MATERIAL FOR THIS TASK Block Start
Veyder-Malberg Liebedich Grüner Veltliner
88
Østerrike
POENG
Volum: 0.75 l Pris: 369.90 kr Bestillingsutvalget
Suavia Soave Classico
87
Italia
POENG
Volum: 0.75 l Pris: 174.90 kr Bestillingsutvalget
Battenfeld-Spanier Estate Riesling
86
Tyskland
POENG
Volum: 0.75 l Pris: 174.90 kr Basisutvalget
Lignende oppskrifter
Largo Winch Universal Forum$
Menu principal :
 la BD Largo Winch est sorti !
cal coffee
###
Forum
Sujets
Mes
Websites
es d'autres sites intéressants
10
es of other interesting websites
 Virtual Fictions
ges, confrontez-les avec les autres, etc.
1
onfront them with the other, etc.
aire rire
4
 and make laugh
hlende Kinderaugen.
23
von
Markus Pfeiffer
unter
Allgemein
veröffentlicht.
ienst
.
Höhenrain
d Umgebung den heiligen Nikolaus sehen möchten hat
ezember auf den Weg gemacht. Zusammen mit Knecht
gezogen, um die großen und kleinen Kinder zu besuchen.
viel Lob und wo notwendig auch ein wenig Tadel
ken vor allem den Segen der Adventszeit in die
MATERIAL FOR THIS TASK Block End
MATERIAL FOR THIS TASK Block Start
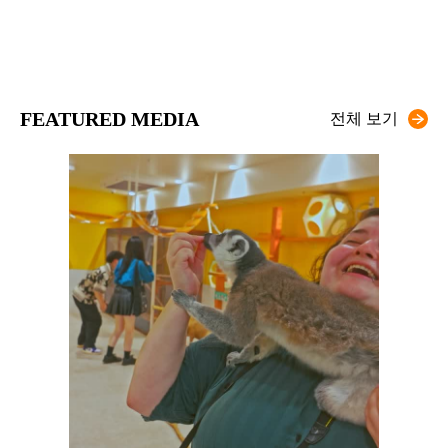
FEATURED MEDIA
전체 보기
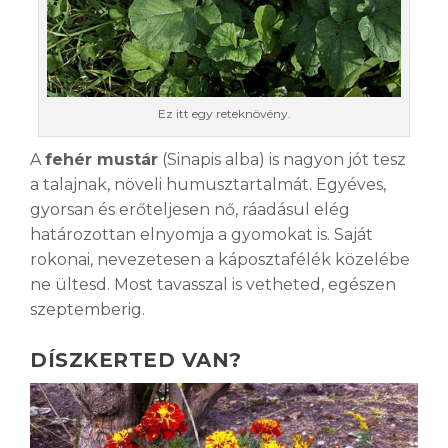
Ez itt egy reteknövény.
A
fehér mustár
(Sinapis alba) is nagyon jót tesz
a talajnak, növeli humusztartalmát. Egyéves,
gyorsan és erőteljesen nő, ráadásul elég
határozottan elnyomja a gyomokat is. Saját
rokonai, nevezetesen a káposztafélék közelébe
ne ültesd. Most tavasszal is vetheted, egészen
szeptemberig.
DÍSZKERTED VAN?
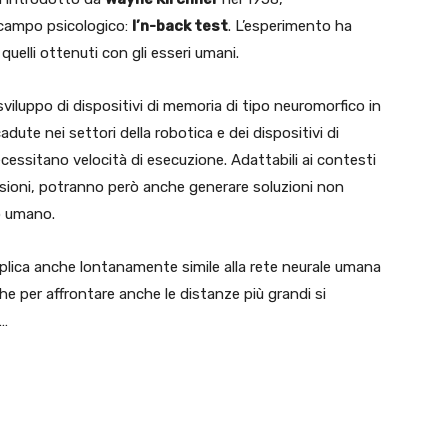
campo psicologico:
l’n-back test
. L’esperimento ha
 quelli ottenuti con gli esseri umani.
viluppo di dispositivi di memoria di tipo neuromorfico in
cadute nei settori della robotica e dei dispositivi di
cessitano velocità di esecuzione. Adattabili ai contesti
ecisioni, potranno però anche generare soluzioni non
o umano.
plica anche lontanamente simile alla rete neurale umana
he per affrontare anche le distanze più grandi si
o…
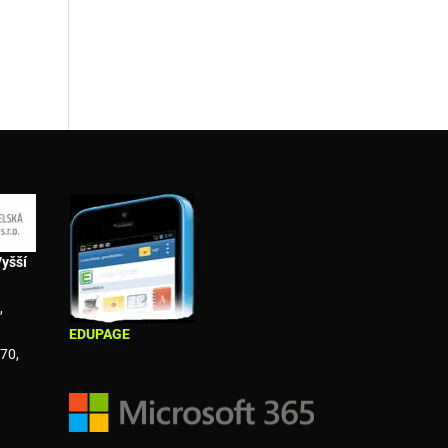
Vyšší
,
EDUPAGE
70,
MATERIAL FOR THIS TASK Block End
MATERIAL FOR THIS TASK Block Start
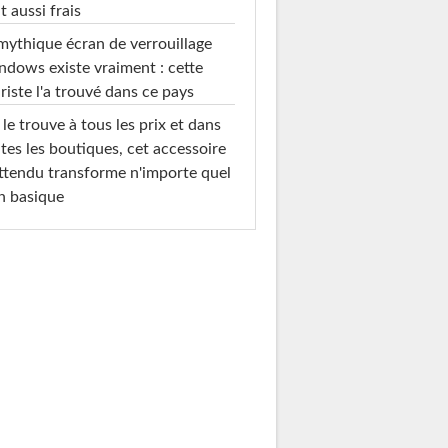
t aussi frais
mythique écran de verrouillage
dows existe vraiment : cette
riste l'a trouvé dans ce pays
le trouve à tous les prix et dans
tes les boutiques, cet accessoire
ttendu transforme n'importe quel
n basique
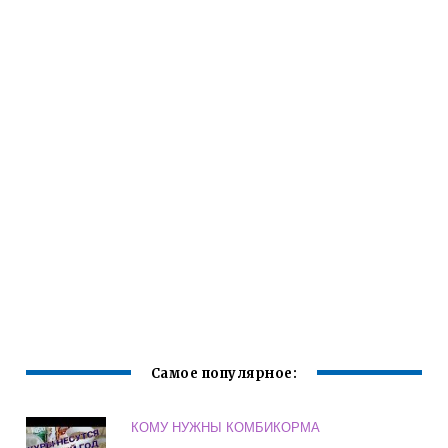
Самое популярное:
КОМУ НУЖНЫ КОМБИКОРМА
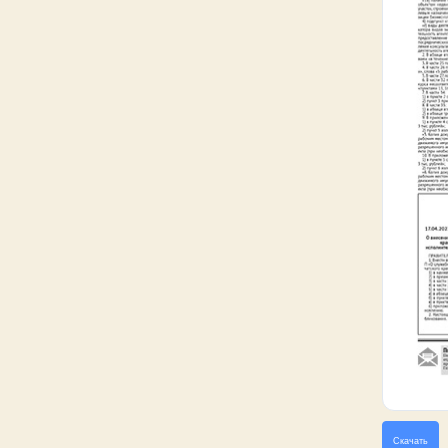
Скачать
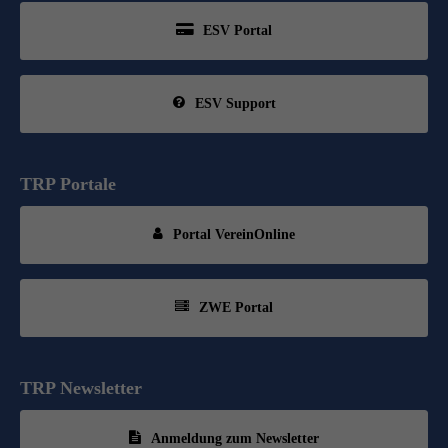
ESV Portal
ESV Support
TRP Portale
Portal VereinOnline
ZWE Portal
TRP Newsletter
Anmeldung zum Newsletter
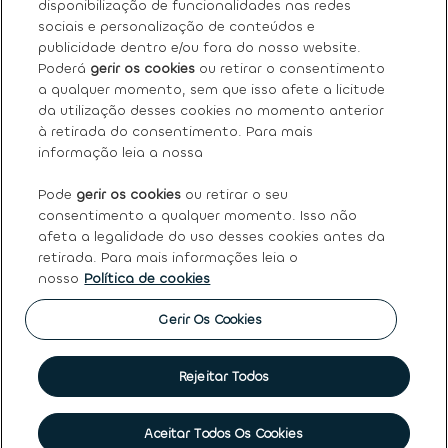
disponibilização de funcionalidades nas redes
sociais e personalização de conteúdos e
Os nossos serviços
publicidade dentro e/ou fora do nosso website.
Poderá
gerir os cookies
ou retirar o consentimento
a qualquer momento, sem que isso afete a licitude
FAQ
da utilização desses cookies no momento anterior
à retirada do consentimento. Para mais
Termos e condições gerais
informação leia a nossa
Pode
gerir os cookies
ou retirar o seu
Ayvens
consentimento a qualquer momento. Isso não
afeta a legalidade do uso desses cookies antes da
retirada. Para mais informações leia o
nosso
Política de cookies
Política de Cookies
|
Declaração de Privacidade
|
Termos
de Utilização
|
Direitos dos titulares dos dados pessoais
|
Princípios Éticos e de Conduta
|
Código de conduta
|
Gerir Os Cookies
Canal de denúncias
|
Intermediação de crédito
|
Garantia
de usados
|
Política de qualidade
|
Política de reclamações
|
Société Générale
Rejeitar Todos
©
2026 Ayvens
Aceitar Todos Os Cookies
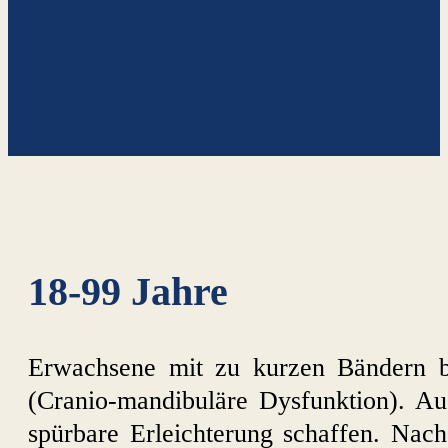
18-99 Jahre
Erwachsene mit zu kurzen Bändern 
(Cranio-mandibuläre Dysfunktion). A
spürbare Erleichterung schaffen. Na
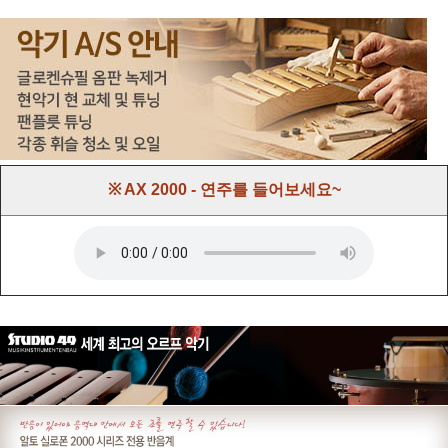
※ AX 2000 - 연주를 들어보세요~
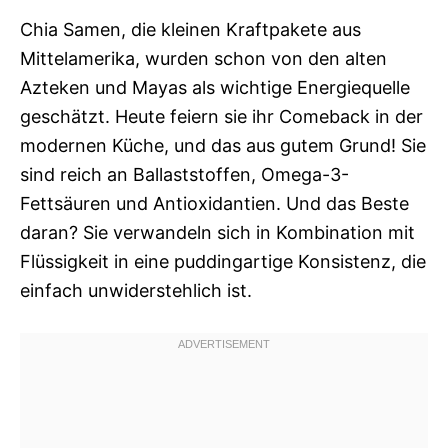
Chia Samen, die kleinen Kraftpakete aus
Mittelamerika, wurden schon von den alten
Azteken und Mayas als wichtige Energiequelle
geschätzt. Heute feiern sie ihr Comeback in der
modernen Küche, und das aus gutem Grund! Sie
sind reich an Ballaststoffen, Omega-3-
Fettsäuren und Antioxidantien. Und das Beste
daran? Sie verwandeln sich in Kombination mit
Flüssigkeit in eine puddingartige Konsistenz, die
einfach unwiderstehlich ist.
MATERIAL FOR THIS TASK Block End
EXERCISE REQUIREMENTS. Out of the entries above, write out only the lines between the line holding "Veyder-Malberg Liebedich Grüner Veltliner" and the line holding "ken vor allem", inclusive, each exactly as given.

WRITTEN SOLUTION.
Veyder-Malberg Liebedich Grüner Veltliner
88
Østerrike
POENG
Volum: 0.75 l Pris: 369.90 kr Bestillingsutvalget
Suavia Soave Classico
87
Italia
POENG
Volum: 0.75 l Pris: 174.90 kr Bestillingsutvalget
Battenfeld-Spanier Estate Riesling
86
Tyskland
POENG
Volum: 0.75 l Pris: 174.90 kr Basisutvalget
Lignende oppskrifter
Largo Winch Universal Forum$
Menu principal :
 la BD Largo Winch est sorti !
cal coffee
###
Forum
Sujets
Mes
Websites
es d'autres sites intéressants
10
es of other interesting websites
 Virtual Fictions
ges, confrontez-les avec les autres, etc.
1
onfront them with the other, etc.
aire rire
4
 and make laugh
hlende Kinderaugen.
23
von
Markus Pfeiffer
unter
Allgemein
veröffentlicht.
ienst
.
Höhenrain
d Umgebung den heiligen Nikolaus sehen möchten hat
ezember auf den Weg gemacht. Zusammen mit Knecht
gezogen, um die großen und kleinen Kinder zu besuchen.
viel Lob und wo notwendig auch ein wenig Tadel
ken vor allem den Segen der Adventszeit in die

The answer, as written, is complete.